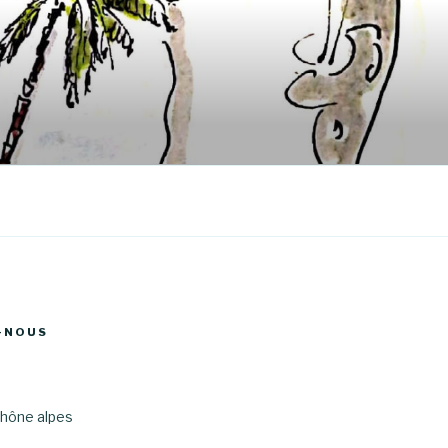
-NOUS
hône alpes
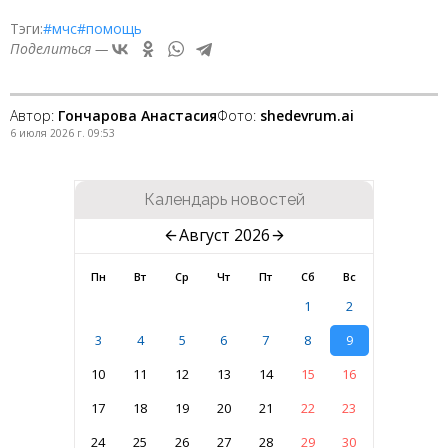
Тэги:
#мчс
#помощь
Поделиться —
Автор:
Гончарова Анастасия
Фото:
shedevrum.ai
6 июля 2026 г. 09:53
Календарь новостей
Август 2026
Пн
Вт
Ср
Чт
Пт
Сб
Вс
1
2
3
4
5
6
7
8
9
10
11
12
13
14
15
16
17
18
19
20
21
22
23
24
25
26
27
28
29
30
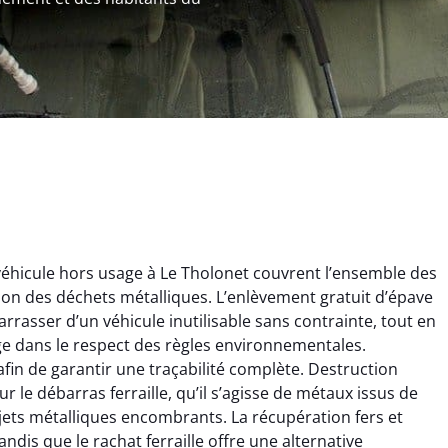
éhicule hors usage à Le Tholonet couvrent l’ensemble des
estion des déchets métalliques. L’enlèvement gratuit d’épave
rrasser d’un véhicule inutilisable sans contrainte, tout en
ge dans le respect des règles environnementales.
afin de garantir une traçabilité complète. Destruction
 le débarras ferraille, qu’il s’agisse de métaux issus de
ginie Lambert
Jérôme Meunier
jets métalliques encombrants. La récupération fers et
dis que le rachat ferraille offre une alternative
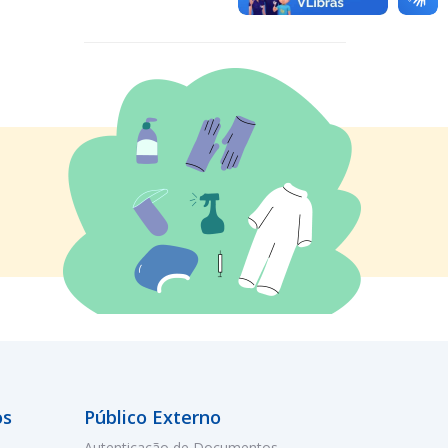
os
Público Externo
Autenticação de Documentos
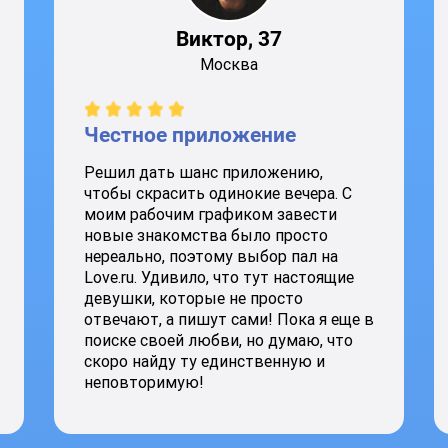
Виктор, 37
Москва
Честное приложение
Решил дать шанс приложению,
чтобы скрасить одинокие вечера. С
моим рабочим графиком завести
новые знакомства было просто
нереально, поэтому выбор пал на
Love.ru. Удивило, что тут настоящие
девушки, которые не просто
отвечают, а пишут сами! Пока я еще в
поиске своей любви, но думаю, что
скоро найду ту единственную и
неповторимую!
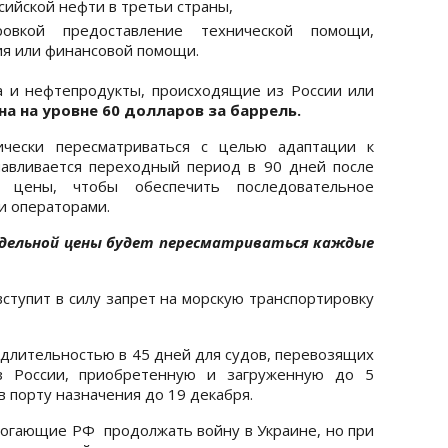
сийской нефти в третьи страны,
ровкой предоставление технической помощи,
ия или финансовой помощи.
а и нефтепродукты, происходящие из России или
на на уровне 60 долларов за баррель.
чески пересматриваться с целью адаптации к
навливается переходный период в 90 дней после
 цены, чтобы обеспечить последовательное
и операторами.
едельной цены будет пересматриваться каждые
вступит в силу запрет на морскую транспортировку
лительностью в 45 дней для судов, перевозящих
 России, приобретенную и загруженную до 5
в порту назначения до 19 декабря.
могающие РФ продолжать войну в Украине, но при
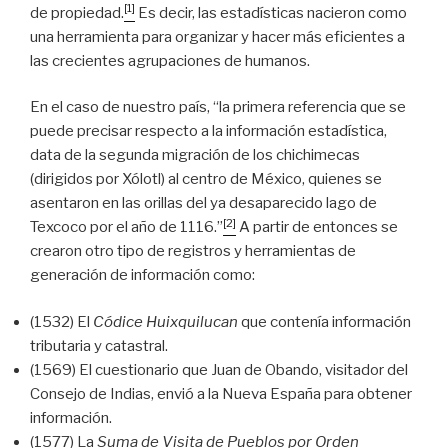
[1]
de propiedad.
Es decir, las estadísticas nacieron como
una herramienta para organizar y hacer más eficientes a
las crecientes agrupaciones de humanos.
En el caso de nuestro país, “la primera referencia que se
puede precisar respecto a la información estadística,
data de la segunda migración de los chichimecas
(dirigidos por Xólotl) al centro de México, quienes se
asentaron en las orillas del ya desaparecido lago de
[2]
Texcoco por el año de 1116.”
A partir de entonces se
crearon otro tipo de registros y herramientas de
generación de información como:
(1532) El
Códice Huixquilucan
que contenía información
tributaria y catastral.
(1569) El cuestionario que Juan de Obando, visitador del
Consejo de Indias, envió a la Nueva España para obtener
información.
(1577) La
Suma de Visita de Pueblos por Orden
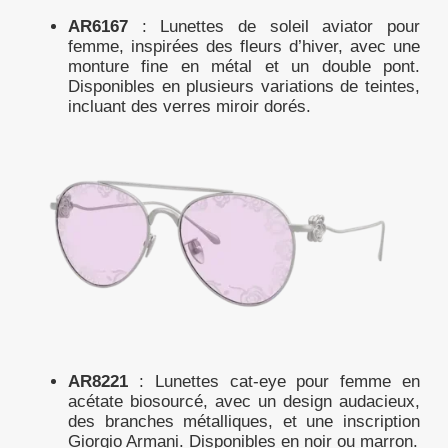
AR6167
: Lunettes de soleil aviator pour
femme, inspirées des fleurs d’hiver, avec une
monture fine en métal et un double pont.
Disponibles en plusieurs variations de teintes,
incluant des verres miroir dorés.
AR8221
: Lunettes cat-eye pour femme en
acétate biosourcé, avec un design audacieux,
des branches métalliques, et une inscription
Giorgio Armani. Disponibles en noir ou marron.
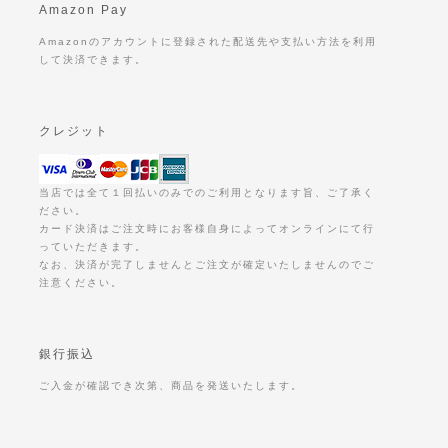
Amazon Pay
Amazonのアカウントに登録された配送先や支払い方法を利用
して決済できます。
クレジット
当店では全て１回払いのみでのご利用となります旨、ご了承く
ださい。
カード決済はご注文時にお客様自身によってオンラインにて行
っていただきます。
なお、決済が完了しませんとご注文が確定いたしませんのでご
注意ください。
銀行振込
ご入金が確認でき次第、商品を発送いたします。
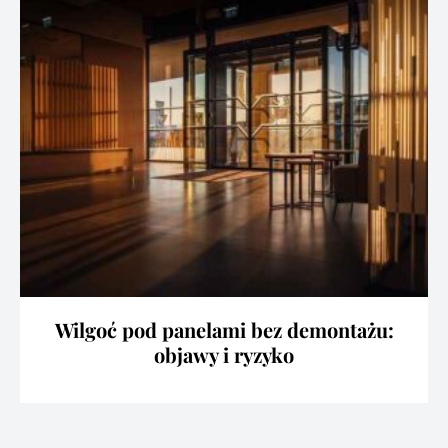
Wilgoć pod panelami bez demontażu:
objawy i ryzyko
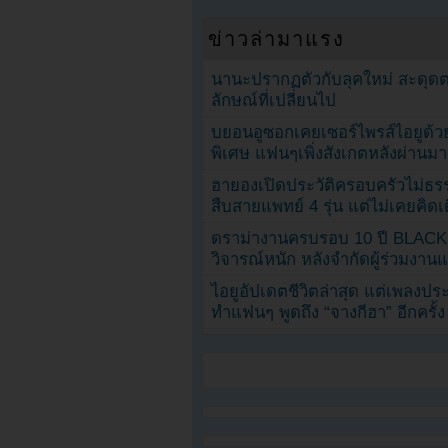
ข่าวล่ามาแรง
นานะปรากฏตัวกับลุคใหม่ สะดุด
ลักษณ์ที่เปลี่ยนไป
บยอนอูซอกเคยเซอร์ไพรส์ไอยูด้วย
พิเศษ แฟนๆเพิ่งสังเกตหลังผ่านมา
ฮายองเปิดประวัติครอบครัวไม่ธ
สืบสายแพทย์ 4 รุ่น แต่ไม่เคยคิ
ดราม่างานครบรอบ 10 ปี BLAC
วิจารณ์หนัก หลังจำกัดผู้ร่วมงาน
ไอยูอัปเดตชีวิตล่าสุด แต่เพลงป
ทำแฟนๆ พูดถึง “จางกีฮา” อีกครั้ง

What you need to do =>
Give back the full listing exactly, with pictures dropped.

Answer section =>
-NOUS
hône alpes
Тэги:
#мчс
#помощь
Поделиться —
Автор:
Гончарова Анастасия
Фото:
shedevrum.ai
6 июля 2026 г. 09:53
Календарь новостей
Август 2026
Пн
Вт
Ср
Чт
Пт
Сб
Вс
1
2
3
4
5
6
7
8
9
10
11
12
13
14
15
16
17
18
19
20
21
22
23
24
25
26
27
28
29
30
éhicule hors usage à Le Tholonet couvrent l’ensemble des
estion des déchets métalliques. L’enlèvement gratuit d’épave
rrasser d’un véhicule inutilisable sans contrainte, tout en
ge dans le respect des règles environnementales.
afin de garantir une traçabilité complète. Destruction
 le débarras ferraille, qu’il s’agisse de métaux issus de
ginie Lambert
Jérôme Meunier
jets métalliques encombrants. La récupération fers et
dis que le rachat ferraille offre une alternative
os
Público Externo
Autenticação de Documentos
Виктор, 37
Москва
Честное приложение
Решил дать шанс приложению,
чтобы скрасить одинокие вечера. С
моим рабочим графиком завести
новые знакомства было просто
нереально, поэтому выбор пал на
Love.ru. Удивило, что тут настоящие
девушки, которые не просто
отвечают, а пишут сами! Пока я еще в
поиске своей любви, но думаю, что
скоро найду ту единственную и
неповторимую!
сийской нефти в третьи страны,
ровкой предоставление технической помощи,
ия или финансовой помощи.
а и нефтепродукты, происходящие из России или
на на уровне 60 долларов за баррель.
чески пересматриваться с целью адаптации к
навливается переходный период в 90 дней после
 цены, чтобы обеспечить последовательное
и операторами.
едельной цены будет пересматриваться каждые
вступит в силу запрет на морскую транспортировку
лительностью в 45 дней для судов, перевозящих
 России, приобретенную и загруженную до 5
в порту назначения до 19 декабря.
могающие РФ продолжать войну в Украине, но при
[1]
de propiedad.
Es decir, las estadísticas nacieron como
una herramienta para organizar y hacer más eficientes a
las crecientes agrupaciones de humanos.
En el caso de nuestro país, “la primera referencia que se
puede precisar respecto a la información estadística,
data de la segunda migración de los chichimecas
(dirigidos por Xólotl) al centro de México, quienes se
asentaron en las orillas del ya desaparecido lago de
[2]
Texcoco por el año de 1116.”
A partir de entonces se
crearon otro tipo de registros y herramientas de
generación de información como:
(1532) El
Códice Huixquilucan
que contenía información
tributaria y catastral.
(1569) El cuestionario que Juan de Obando, visitador del
Consejo de Indias, envió a la Nueva España para obtener
información.
(1577) La
Suma de Visita de Pueblos por Orden
AR6167
: Lunettes de soleil aviator pour
femme, inspirées des fleurs d’hiver, avec une
monture fine en métal et un double pont.
Disponibles en plusieurs variations de teintes,
incluant des verres miroir dorés.
AR8221
: Lunettes cat-eye pour femme en
acétate biosourcé, avec un design audacieux,
des branches métalliques, et une inscription
Giorgio Armani. Disponibles en noir ou marron.
Amazon Pay
Amazonのアカウントに登録された配送先や支払い方法を利用
して決済できます。
クレジット
当店では全て１回払いのみでのご利用となります旨、ご了承く
ださい。
カード決済はご注文時にお客様自身によってオンラインにて行
っていただきます。
なお、決済が完了しませんとご注文が確定いたしませんのでご
注意ください。
銀行振込
ご入金が確認でき次第、商品を発送いたします。
Wilgoć pod panelami bez demontażu:
objawy i ryzyko
ข่าวล่ามาแรง
นานะปรากฏตัวกับลุคใหม่ สะดุด
ลักษณ์ที่เปลี่ยนไป
บยอนอูซอกเคยเซอร์ไพรส์ไอยูด้วย
พิเศษ แฟนๆเพิ่งสังเกตหลังผ่านมา
ฮายองเปิดประวัติครอบครัวไม่ธ
สืบสายแพทย์ 4 รุ่น แต่ไม่เคยคิ
ดราม่างานครบรอบ 10 ปี BLAC
วิจารณ์หนัก หลังจำกัดผู้ร่วมงาน
ไอยูอัปเดตชีวิตล่าสุด แต่เพลงป
ทำแฟนๆ พูดถึง “จางกีฮา” อีกครั้ง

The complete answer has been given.